Un frisson me parcourut l'échine
; je compris alors ce qui était arrivé au corps en tenue de travail, gisant sans vie dans la crevasse à l'extérieur. Il s'avérait que c'était l'une des méthodes employées par le Cadavre Noir pour tuer.
D'un revers vif, je fendis en deux le cadavre noir derrière moi. Une puanteur insoutenable m'envahissait, si forte qu'elle me donnait envie de vomir ; heureusement, je n'avais pas mangé depuis longtemps. Au moment même où je fendais le cadavre en deux, l'autre se jeta sur moi.
Horrifié, je dégainai mon épée et la lui enfonçai en plein crâne. Avant même que je puisse la retirer, trois autres cadavres noirs, aux longs ongles, se jetèrent sur moi, et une puanteur de décomposition m'assaillit les narines.
« Vieux Xu ! Attrape-la ! » À ce moment critique, le jeune maître avait déjà hissé la jeune fille en haut de l'arbre et jeté la corde en bas.

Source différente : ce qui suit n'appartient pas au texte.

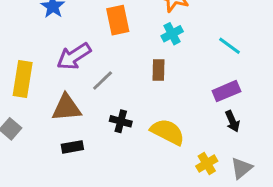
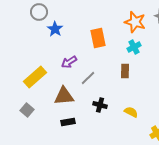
purple arrow: (74, 56) -> (69, 62), size x0.7
yellow rectangle: (23, 79) -> (35, 77), turned 40
yellow semicircle: (168, 132) -> (131, 112), size x0.6

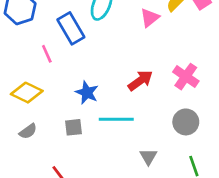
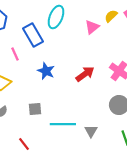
blue star: (87, 93) -> (46, 71), moved
cyan line: (116, 119) -> (63, 124), moved

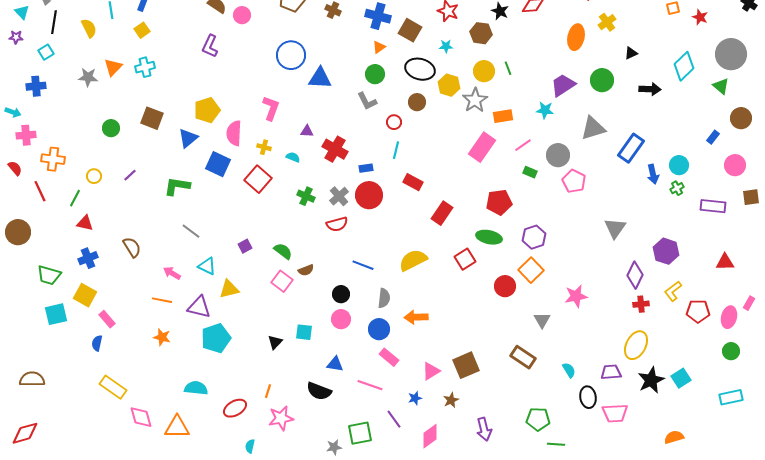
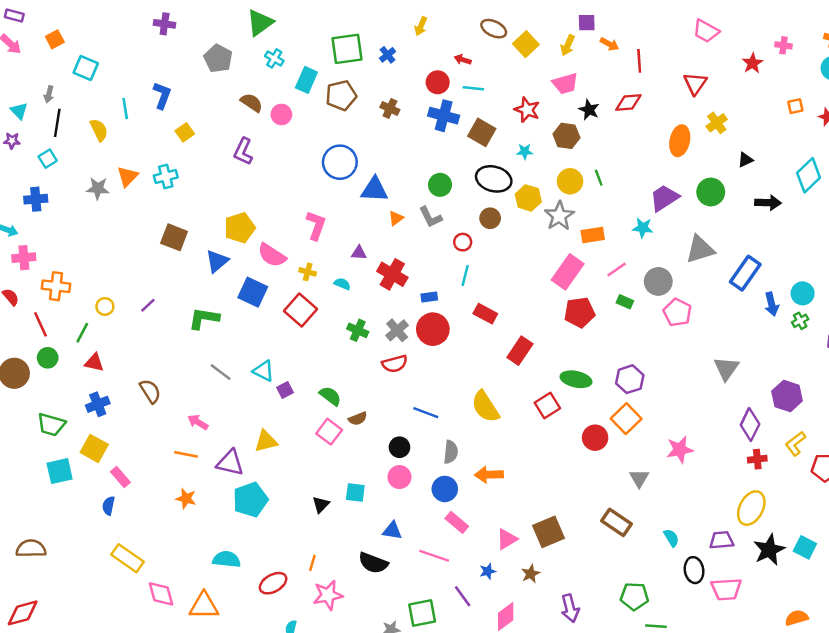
yellow square: (142, 30) -> (185, 132), moved
orange triangle: (379, 47) -> (396, 218), moved
green circle: (111, 128) -> (48, 358), moved
pink semicircle: (234, 133) -> (272, 255), turned -60
red pentagon: (499, 202) -> (580, 312), moved
yellow semicircle: (413, 260) -> (485, 407), turned -96
cyan triangle: (207, 266) -> (264, 371), moved
cyan square: (681, 378) -> (805, 547), turned -30

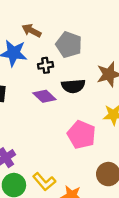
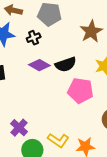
black semicircle: (73, 86) -> (66, 64), moved

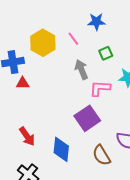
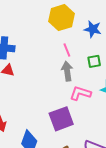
pink line: (73, 39) -> (67, 50), moved
yellow hexagon: (43, 43) -> (61, 18), moved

Je ne me souciais de rien d'autre, j'ai saisi la corde et grimpé aussi vite que possible. Au départ, je pensais que ces cadavres noirs étaient dépourvus d'intelligence et ne sauraient pas chasser des ennemis
; ils nous poursuivaient par simple instinct. Mais je ne m'attendais pas à ce que ces mêmes cadavres noirs tentent de grimper à la corde, comme je le faisais.
Merde ! Je me suis léché les lèvres légèrement gercées et, sans réfléchir, j'ai abattu mon épée sur les deux cadavres noirs.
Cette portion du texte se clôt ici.